» Exercise instructions
The line that contains "produced by weighting" and all lines following it to the end of the data below: set these down exactly, and nothing besides.

____

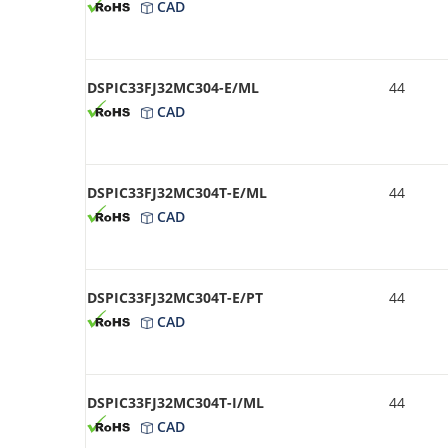
CAD
DSPIC33FJ32MC304-E/ML
44
CAD
DSPIC33FJ32MC304T-E/ML
44
CAD
DSPIC33FJ32MC304T-E/PT
44
CAD
DSPIC33FJ32MC304T-I/ML
44
CAD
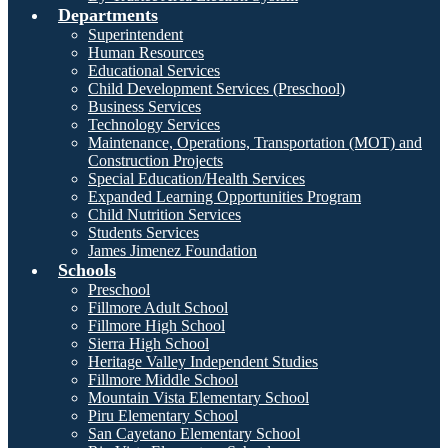
Departments
Superintendent
Human Resources
Educational Services
Child Development Services (Preschool)
Business Services
Technology Services
Maintenance, Operations, Transportation (MOT) and
Construction Projects
Special Education/Health Services
Expanded Learning Opportunities Program
Child Nutrition Services
Students Services
James Jimenez Foundation
Schools
Preschool
Fillmore Adult School
Fillmore High School
Sierra High School
Heritage Valley Independent Studies
Fillmore Middle School
Mountain Vista Elementary School
Piru Elementary School
San Cayetano Elementary School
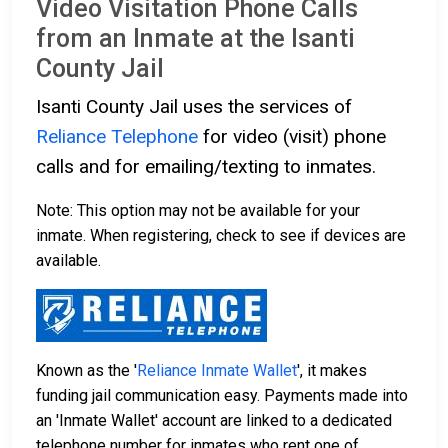
Video Visitation Phone Calls
from an Inmate at the Isanti
County Jail
Isanti County Jail uses the services of
Reliance Telephone
for video (visit) phone
calls and for emailing/texting to inmates.
Note: This option may not be available for your
inmate. When registering, check to see if devices are
available.
Known as the '
Reliance Inmate Wallet
', it makes
funding jail communication easy. Payments made into
an 'Inmate Wallet' account are linked to a dedicated
telephone number for inmates who rent one of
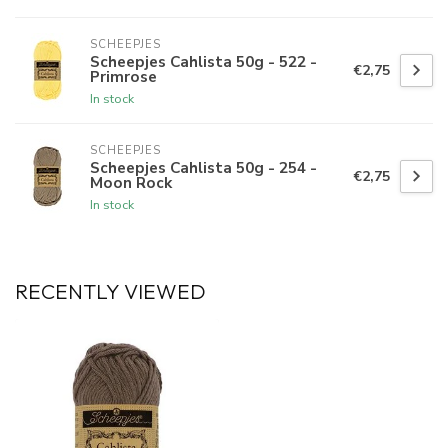
SCHEEPJES
Scheepjes Cahlista 50g - 522 -
€2,75
Primrose
In stock
SCHEEPJES
Scheepjes Cahlista 50g - 254 -
€2,75
Moon Rock
In stock
RECENTLY VIEWED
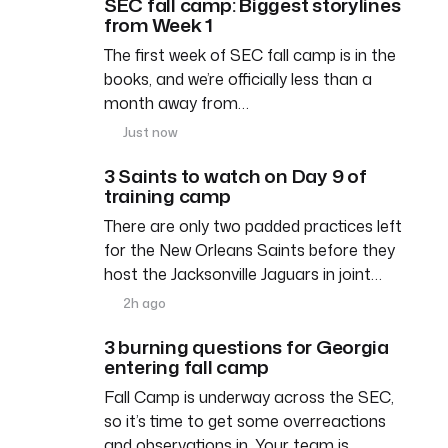
SEC fall camp: Biggest storylines
from Week 1
The first week of SEC fall camp is in the
books, and we’re officially less than a
month away from…
Just now
3 Saints to watch on Day 9 of
training camp
There are only two padded practices left
for the New Orleans Saints before they
host the Jacksonville Jaguars in joint…
2h ago
3 burning questions for Georgia
entering fall camp
Fall Camp is underway across the SEC,
so it’s time to get some overreactions
and observations in. Your team is…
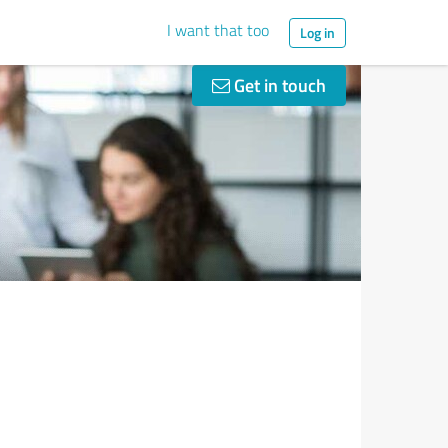
I want that too
Log in
Get in touch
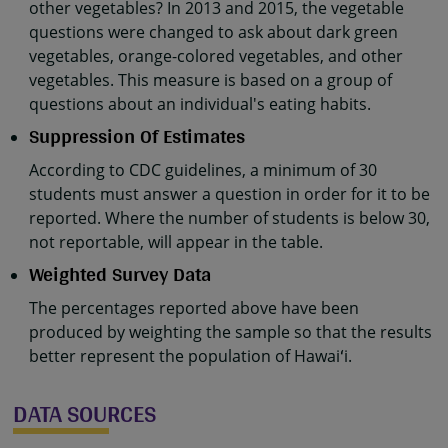
other vegetables? In 2013 and 2015, the vegetable
questions were changed to ask about dark green
vegetables, orange-colored vegetables, and other
vegetables. This measure is based on a group of
questions about an individual's eating habits.
Suppression Of Estimates
According to CDC guidelines, a minimum of 30
students must answer a question in order for it to be
reported. Where the number of students is below 30,
not reportable, will appear in the table.
Weighted Survey Data
The percentages reported above have been
produced by weighting the sample so that the results
better represent the population of Hawaiʻi.
DATA SOURCES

____

» Written reply
produced by weighting the sample so that the results
better represent the population of Hawaiʻi.
DATA SOURCES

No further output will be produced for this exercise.